Every Little Step: KMEL again, but in 1989 after my mother’s second (and nearly fatal) stroke. KMEL was what is now called an Urban station by then, but still had great ears when it came to picking songs and artists to play. The album this is from is still a mainstay around here, not a bad track on it. This one conjures up Stockton, the Bay Area, and the San Joaquin Delta, where I would blast it on the sound system in my little 1975 Fiat Spyder convertible while flying down the levee roads at sunset, a cool breeze coming off the delta mixed with the uber warm weather. The last track from Bobby is a killer ballad, both romantic and lascivious. Put in a mix with Sweet Love and Marvin Gaye’s Sexual Healing, I can guarantee you second date and third base with the right girl. Rock Wit’cha.

I Miss the Radio: So, do I really miss the radio? Really? Yep. So much so, I wrote a song about it. Here’s the demo. Are the songs we care about snapshots of our lives? Absolutely!

We now have an email address where all of us here at Don’t Believe a Word I Say can be contacted: Please use it to askquestions,tell us what you’d like to read about, send links you’d like to share, and let us hear what you have to say.

Bob “The Iceman” Segarini was in the bands The Family Tree, Roxy, The Wackers, The Dudes, The Segarini Band, and Cats and Dogs, and nominated for a Juno for production in 1978. He also hosted “Late Great Movies” on CITY TV, was a producer of Much Music, and an on-air personality on CHUM FM, Q107, SIRIUS Sat/Rad’s Iceberg 95, (now sadly gone), and now provides content for with RadioZombie, The Iceage, and PsychShack.

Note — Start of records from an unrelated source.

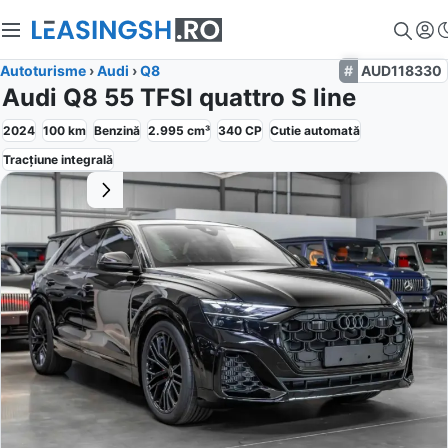
Autoturisme
›
Audi
›
Q8
AUD118330
Audi Q8 55 TFSI quattro S line
2024
100
km
Benzină
2.995
cm³
340
CP
Cutie
automată
Tracțiune
integrală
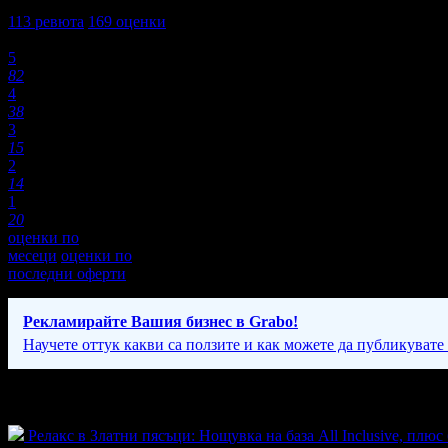
3,9
113
ревюта
169
оценки
Оценки:
5
82
4
38
3
15
2
14
1
20
оценки по
месеци
оценки по
последни оферти
Рекламирайте Вашия бизнес в Grabo!
Научете оттук какви са ползите и как можете да публикувате
Екстри
Активни оферти
Релакс в Златни пясъци: Нощувка на база All Inclusive, плюс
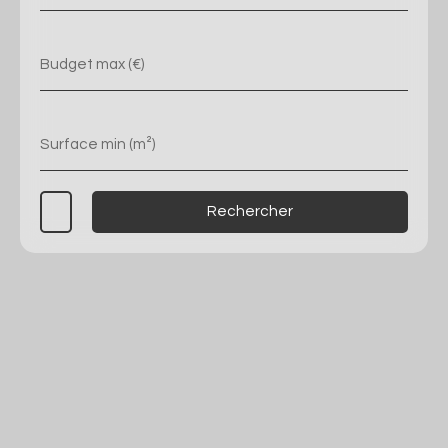
Budget max (€)
Surface min (m²)
Rechercher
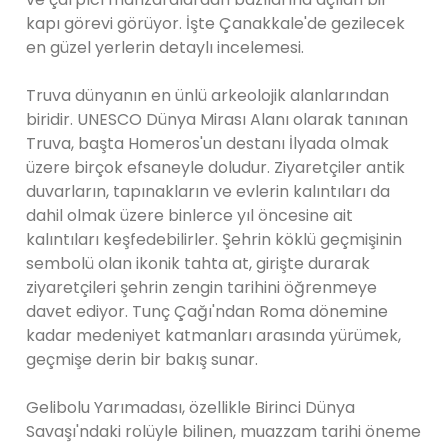
kapı görevi görüyor. İşte Çanakkale'de gezilecek
en güzel yerlerin detaylı incelemesi.
Truva dünyanın en ünlü arkeolojik alanlarından
biridir. UNESCO Dünya Mirası Alanı olarak tanınan
Truva, başta Homeros'un destanı İlyada olmak
üzere birçok efsaneyle doludur. Ziyaretçiler antik
duvarların, tapınakların ve evlerin kalıntıları da
dahil olmak üzere binlerce yıl öncesine ait
kalıntıları keşfedebilirler. Şehrin köklü geçmişinin
sembolü olan ikonik tahta at, girişte durarak
ziyaretçileri şehrin zengin tarihini öğrenmeye
davet ediyor. Tunç Çağı'ndan Roma dönemine
kadar medeniyet katmanları arasında yürümek,
geçmişe derin bir bakış sunar.
Gelibolu Yarımadası, özellikle Birinci Dünya
Savaşı'ndaki rolüyle bilinen, muazzam tarihi öneme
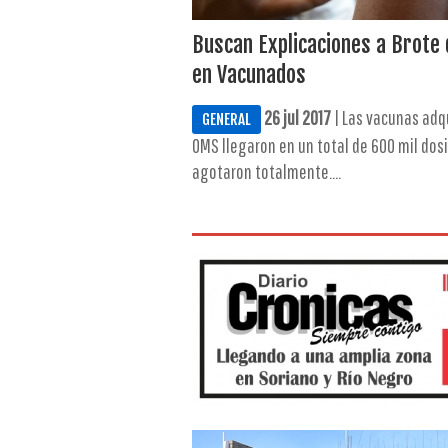
Buscan Explicaciones a Brote 
en Vacunados
26 jul 2017
| Las vacunas adqu
GENERAL
OMS llegaron en un total de 600 mil dos
agotaron totalmente....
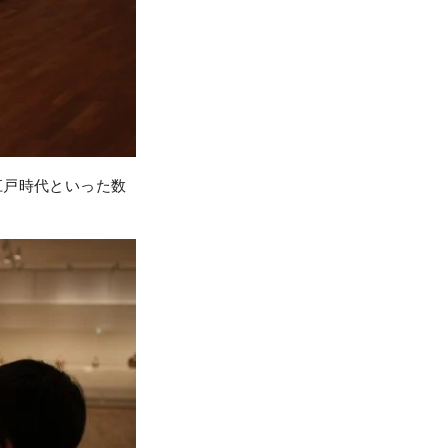
江戸時代といった数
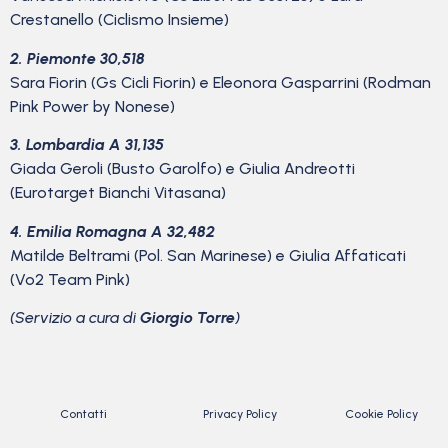
Crestanello (Ciclismo Insieme)
2. Piemonte 30,518
Sara Fiorin (Gs Cicli Fiorin) e Eleonora Gasparrini (Rodman
Pink Power by Nonese)
3. Lombardia A 31,135
Giada Geroli (Busto Garolfo) e Giulia Andreotti
(Eurotarget Bianchi Vitasana)
4. Emilia Romagna A 32,482
Matilde Beltrami (Pol. San Marinese) e Giulia Affaticati
(Vo2 Team Pink)
(Servizio a cura di
Giorgio Torre
)
Contatti
Privacy Policy
Cookie Policy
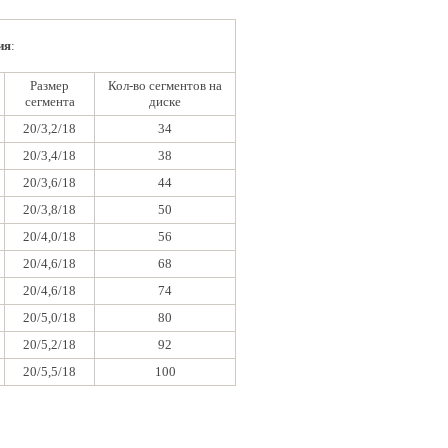
ия
:
Размер
Кол-во сегментов на
сегмента
диске
20/3,2/18
34
20/3,4/18
38
20/3,6/18
44
20/3,8/18
50
20/4,0/18
56
20/4,6/18
68
20/4,6/18
74
20/5,0/18
80
20/5,2/18
92
20/5,5/18
100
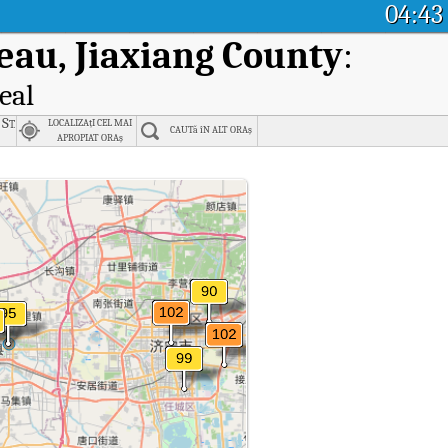
04:43
eau, Jiaxiang County
:
eal
Station, Jining
LOCALIZAțI CEL MAI
CAUTă îN ALT ORAș
APROPIAT ORAș
 Jiaxiang Meteorological Bureau, Jiaxiang County.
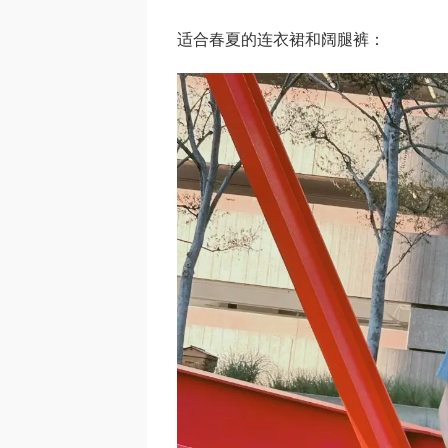
适合春夏的连衣裙和阔腿裤：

Along with the love of his life, Jade (Pie) Dunlop, (who hosts and writes “I’ve Heard That Song Before” on RTDS), continues to write, make music, and record.


6 Responses to “Segarini: I Miss the Radio”

  1. It’s No Secret – what a song ; the version did Fred proud. Liked the live Gracie incarnation Airplane version on ‘Bless It’s Little Pointed Head ‘ too. Link from a Fred Neill buff :


  2. Glenn Gallup Says:

    Thanks for spelling my name right, Bob. Seriously, great column. Today I find myself listening to my sattelite radio way more than the broadcast guys. But boy do I remember being in the out crowd at Stockton College because Al Palermo and Toby Stephens and I listened to KWBR in the parking lot. And I’ve got most of the 50’s and early 60’s stuff on my mp3 player.

  3. Really fun rundown of radio (in your ears), but is it a game show? She? He? Hell, I can’t remember who did “Slippery When Wet”. I can’t even remember when I took my last piss! A little help here?

    And BTW, you’re still an asshat.

    Uncle Purvis

  4. Everything you write is ZZZZZZZZZZzzzzzzzzzzzzzzzzzzzzzzz!!!!!!!

  5. It’s a weird thing. As I read this it dawned on me how much it meant to hear a song for the first time on the radio – the build up and anticipation for something I was waiting for made it worthwhile . To make it all that more special, it was Rivers, Cooper or Segarini that I WANTED to premier the song. I wanted them to like it and I wanted them to connect me to it and to the artist.


    Just Posted yer Note on MY Page.